Mergesort running time BigO

Question

Snape’s “Unfriendly Algorithms for Wizards” textbook claims the running time of merge sort is O(n^4). Is this claim correct?

Solution: Yes. This claim is technically correct, because O(n^4) only gives an upper bound for how long the algorithm takes. However, it’s an obnoxiously unhelpful answer, since the tight bound is Θ(n log n).

I'm not quite understanding what the solution is stating. How can O(n^4) be correct?

Answer 1

Big O notation is an upperbound on the worst case for an algorithm runtime.

Since O(n^4) is above the worst case time of mergesort it is technically correct because it does provide a bound - ie.

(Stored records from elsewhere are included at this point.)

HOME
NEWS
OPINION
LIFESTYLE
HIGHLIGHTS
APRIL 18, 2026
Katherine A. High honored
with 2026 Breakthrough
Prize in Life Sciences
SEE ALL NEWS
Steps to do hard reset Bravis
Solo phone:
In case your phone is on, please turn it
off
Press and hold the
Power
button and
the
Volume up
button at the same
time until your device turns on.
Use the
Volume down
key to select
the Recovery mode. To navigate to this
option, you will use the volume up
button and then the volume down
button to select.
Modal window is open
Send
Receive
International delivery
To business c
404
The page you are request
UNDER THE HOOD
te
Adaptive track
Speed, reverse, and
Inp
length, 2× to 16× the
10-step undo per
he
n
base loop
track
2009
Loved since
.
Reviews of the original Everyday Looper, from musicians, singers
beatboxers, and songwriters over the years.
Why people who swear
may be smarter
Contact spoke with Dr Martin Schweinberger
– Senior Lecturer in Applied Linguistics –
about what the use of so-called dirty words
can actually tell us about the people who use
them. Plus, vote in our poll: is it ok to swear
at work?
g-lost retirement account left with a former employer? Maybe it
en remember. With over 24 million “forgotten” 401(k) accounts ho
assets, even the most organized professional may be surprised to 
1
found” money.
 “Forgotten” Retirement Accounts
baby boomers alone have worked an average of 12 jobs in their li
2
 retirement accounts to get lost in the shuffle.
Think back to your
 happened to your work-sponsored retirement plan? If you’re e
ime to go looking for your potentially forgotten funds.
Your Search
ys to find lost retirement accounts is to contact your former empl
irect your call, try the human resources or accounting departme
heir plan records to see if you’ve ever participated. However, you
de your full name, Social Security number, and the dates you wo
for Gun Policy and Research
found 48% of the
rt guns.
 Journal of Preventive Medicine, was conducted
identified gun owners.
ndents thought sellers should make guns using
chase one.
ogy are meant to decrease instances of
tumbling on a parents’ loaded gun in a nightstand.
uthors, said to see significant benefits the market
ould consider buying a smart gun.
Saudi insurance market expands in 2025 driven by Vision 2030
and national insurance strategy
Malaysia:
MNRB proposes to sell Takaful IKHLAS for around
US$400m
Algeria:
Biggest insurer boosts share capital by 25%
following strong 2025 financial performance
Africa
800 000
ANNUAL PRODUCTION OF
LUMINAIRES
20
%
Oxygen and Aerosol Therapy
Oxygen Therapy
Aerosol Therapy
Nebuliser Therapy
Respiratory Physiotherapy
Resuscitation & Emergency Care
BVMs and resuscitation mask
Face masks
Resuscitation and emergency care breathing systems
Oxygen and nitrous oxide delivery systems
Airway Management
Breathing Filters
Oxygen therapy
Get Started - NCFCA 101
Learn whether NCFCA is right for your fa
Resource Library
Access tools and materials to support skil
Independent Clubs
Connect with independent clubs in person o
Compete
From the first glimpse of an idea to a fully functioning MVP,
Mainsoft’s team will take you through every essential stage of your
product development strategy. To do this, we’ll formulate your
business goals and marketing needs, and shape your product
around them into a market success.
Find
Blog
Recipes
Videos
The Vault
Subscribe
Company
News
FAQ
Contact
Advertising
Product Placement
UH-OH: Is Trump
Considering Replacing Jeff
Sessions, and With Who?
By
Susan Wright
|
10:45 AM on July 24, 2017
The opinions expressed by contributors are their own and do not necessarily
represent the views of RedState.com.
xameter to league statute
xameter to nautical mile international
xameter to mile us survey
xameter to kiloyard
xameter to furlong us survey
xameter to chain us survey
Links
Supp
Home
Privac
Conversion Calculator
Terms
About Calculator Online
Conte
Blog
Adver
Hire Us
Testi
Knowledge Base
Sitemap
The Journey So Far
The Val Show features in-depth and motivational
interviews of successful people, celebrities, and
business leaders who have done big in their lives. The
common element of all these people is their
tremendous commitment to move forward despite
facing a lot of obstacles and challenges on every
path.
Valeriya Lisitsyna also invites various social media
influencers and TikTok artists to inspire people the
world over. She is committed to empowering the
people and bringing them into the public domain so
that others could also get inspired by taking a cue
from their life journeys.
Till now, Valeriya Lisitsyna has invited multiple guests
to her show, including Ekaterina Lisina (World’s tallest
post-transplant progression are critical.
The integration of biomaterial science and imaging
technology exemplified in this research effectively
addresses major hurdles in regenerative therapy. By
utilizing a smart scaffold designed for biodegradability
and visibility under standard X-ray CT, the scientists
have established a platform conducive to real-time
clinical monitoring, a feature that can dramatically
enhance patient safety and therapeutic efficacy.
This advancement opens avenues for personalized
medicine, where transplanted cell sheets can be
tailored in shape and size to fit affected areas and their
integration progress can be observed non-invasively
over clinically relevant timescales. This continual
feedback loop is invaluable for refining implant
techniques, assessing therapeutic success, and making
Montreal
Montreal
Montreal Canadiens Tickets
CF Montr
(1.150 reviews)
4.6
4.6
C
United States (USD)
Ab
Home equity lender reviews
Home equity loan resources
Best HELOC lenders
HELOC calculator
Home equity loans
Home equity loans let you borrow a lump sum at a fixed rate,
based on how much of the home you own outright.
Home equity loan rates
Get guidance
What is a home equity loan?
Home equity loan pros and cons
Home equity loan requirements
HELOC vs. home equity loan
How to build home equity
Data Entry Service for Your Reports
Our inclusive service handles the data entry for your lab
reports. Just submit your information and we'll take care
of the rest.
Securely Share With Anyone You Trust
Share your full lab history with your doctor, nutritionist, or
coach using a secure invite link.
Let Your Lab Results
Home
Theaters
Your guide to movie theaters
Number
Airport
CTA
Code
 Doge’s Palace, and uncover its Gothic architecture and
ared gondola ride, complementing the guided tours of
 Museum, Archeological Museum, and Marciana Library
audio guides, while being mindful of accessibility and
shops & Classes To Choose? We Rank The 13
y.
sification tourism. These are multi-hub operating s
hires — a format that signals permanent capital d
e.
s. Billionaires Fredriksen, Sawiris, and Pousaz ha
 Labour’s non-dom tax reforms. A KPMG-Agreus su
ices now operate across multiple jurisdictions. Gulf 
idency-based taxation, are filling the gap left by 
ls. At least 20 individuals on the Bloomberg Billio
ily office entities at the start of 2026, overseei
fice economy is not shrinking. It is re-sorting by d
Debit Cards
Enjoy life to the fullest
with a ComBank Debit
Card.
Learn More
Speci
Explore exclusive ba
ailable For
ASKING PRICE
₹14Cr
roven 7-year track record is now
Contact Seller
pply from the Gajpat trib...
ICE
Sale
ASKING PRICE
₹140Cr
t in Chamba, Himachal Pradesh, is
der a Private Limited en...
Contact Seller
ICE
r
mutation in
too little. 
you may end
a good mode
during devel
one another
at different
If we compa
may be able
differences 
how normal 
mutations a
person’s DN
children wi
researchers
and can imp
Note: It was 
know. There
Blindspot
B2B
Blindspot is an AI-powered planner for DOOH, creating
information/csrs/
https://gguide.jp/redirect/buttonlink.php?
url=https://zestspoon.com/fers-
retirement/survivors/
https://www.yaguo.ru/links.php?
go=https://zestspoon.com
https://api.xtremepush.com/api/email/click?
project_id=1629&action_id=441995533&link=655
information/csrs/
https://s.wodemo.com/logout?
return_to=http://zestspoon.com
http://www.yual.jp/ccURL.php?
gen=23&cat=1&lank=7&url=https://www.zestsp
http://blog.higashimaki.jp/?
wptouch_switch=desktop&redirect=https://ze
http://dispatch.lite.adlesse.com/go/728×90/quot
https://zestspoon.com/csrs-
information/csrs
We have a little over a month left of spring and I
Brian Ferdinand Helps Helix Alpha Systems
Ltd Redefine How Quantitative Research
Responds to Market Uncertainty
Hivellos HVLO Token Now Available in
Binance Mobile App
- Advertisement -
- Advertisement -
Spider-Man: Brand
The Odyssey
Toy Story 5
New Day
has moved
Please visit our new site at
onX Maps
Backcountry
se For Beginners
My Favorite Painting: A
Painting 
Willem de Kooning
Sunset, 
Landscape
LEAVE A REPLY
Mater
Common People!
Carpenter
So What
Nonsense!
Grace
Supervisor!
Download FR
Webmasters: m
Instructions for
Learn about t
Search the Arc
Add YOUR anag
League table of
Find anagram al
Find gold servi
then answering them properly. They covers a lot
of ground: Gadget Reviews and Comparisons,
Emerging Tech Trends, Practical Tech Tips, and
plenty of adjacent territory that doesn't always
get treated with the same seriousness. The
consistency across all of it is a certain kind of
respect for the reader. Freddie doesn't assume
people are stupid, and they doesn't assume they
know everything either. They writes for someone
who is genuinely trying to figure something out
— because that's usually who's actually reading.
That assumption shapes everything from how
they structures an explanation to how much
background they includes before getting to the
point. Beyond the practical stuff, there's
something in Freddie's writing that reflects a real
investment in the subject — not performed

Mergesort will never have a performance worse than O(n^4).

However, it's unhelpful because a better expression of the running time is O(n log n), which is the "tightest" bound for merge sort

Answer 2

Big-O is a set, which includes everything that runs as fast as (foo) or faster. Little-O is a set of things that run strictly faster than (foo). While it's correct to say mergesort is O(n^4), it's not very useful, because it's Theta(n log n). Saying that mergesort is o(n^4) is marginally more useful, because little-o notation is never used to imply big-theta runtime.

Further complicating matters, big-O is often used when big-theta would be more appropriate, just because most keyboards don't have a theta.